● **Task to complete**
Scan the records for lines with the string "sauce". Say how many there are, and add nothing.

***** Supplied data *****

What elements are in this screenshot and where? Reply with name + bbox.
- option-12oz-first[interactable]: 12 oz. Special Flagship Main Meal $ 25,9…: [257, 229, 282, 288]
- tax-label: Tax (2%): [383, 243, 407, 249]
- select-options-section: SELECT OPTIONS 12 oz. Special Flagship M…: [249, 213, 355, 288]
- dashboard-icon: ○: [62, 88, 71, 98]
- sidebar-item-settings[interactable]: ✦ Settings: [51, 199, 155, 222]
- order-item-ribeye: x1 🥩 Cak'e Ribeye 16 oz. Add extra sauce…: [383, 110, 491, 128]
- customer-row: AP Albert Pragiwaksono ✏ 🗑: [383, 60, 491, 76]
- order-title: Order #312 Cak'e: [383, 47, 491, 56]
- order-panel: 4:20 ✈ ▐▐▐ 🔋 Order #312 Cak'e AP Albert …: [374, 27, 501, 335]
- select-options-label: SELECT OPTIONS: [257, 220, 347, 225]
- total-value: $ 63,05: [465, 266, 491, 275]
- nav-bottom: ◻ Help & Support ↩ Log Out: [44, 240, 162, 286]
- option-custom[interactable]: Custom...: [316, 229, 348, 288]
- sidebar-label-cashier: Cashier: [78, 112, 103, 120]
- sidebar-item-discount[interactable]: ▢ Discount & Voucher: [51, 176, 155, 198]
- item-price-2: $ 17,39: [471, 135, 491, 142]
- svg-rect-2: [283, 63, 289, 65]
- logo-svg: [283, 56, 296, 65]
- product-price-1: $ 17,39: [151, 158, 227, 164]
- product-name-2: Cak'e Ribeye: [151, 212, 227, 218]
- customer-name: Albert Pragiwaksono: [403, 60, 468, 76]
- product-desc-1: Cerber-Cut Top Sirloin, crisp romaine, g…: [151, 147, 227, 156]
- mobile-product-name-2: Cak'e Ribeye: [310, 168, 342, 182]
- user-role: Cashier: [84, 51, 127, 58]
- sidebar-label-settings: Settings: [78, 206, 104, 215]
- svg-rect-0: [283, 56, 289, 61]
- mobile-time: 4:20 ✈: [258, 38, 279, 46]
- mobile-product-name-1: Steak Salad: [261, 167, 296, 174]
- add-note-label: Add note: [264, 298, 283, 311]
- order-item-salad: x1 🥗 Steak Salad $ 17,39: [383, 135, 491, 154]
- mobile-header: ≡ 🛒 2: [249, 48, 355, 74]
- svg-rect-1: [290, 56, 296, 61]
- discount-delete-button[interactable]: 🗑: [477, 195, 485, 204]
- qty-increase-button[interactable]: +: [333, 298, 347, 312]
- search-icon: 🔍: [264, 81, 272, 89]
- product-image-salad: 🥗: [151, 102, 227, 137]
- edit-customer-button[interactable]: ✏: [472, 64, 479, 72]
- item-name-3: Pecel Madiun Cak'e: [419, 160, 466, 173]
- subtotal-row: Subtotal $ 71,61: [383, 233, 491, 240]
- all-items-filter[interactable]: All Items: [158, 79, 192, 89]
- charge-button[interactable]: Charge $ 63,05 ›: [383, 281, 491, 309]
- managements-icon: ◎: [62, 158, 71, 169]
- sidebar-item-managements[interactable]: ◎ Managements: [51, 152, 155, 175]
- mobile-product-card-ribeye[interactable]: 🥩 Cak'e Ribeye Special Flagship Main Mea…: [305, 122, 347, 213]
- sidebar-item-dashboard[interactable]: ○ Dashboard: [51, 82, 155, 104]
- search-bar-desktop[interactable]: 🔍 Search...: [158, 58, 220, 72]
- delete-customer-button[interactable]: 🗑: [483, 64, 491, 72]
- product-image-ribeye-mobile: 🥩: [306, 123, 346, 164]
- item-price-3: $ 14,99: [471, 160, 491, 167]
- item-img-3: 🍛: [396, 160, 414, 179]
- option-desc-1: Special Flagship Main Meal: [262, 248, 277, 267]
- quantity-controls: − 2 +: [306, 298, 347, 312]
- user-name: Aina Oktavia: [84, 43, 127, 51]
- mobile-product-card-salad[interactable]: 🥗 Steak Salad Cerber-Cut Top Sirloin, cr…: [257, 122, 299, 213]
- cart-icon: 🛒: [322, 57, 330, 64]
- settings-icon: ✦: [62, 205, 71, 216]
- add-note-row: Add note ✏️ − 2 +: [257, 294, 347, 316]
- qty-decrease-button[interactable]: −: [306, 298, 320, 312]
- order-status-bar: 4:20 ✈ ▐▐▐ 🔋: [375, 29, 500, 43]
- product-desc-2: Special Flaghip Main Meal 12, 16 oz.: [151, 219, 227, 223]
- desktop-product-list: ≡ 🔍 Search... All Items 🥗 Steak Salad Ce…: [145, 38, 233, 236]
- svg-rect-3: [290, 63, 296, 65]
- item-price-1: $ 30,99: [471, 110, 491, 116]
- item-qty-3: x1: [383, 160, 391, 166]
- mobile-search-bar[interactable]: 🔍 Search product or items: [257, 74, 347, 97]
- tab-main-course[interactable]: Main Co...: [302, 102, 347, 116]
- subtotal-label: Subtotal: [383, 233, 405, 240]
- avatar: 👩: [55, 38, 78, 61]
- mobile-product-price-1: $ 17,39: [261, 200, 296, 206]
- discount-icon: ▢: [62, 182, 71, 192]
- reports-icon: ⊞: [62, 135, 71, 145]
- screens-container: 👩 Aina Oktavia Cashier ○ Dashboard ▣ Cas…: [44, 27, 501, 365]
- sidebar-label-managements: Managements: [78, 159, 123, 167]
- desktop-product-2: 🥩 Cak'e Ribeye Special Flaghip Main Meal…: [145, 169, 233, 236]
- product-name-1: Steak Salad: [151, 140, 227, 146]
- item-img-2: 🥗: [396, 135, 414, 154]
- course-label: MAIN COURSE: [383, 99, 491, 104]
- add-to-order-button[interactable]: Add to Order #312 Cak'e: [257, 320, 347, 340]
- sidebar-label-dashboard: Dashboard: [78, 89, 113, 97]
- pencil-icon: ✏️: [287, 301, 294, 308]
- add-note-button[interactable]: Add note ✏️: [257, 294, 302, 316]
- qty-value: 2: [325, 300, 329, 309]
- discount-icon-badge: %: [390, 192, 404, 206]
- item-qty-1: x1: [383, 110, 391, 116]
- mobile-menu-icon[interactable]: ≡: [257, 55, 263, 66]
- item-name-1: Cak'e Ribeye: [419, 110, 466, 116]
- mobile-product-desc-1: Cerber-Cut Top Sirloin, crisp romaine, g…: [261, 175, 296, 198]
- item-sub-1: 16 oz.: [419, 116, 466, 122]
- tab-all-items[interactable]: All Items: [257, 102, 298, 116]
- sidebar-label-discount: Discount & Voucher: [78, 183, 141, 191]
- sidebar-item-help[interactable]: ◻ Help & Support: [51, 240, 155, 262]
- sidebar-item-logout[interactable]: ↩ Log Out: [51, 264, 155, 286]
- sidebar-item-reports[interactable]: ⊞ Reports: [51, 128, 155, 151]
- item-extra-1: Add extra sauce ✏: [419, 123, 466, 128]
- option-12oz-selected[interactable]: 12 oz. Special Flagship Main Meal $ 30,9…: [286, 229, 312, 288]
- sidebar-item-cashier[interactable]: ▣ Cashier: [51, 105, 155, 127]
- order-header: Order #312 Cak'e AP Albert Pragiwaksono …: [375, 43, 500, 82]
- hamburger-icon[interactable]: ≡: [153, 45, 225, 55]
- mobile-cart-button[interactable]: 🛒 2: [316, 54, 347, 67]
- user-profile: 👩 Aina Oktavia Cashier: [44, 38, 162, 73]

*****

● **Response below**
2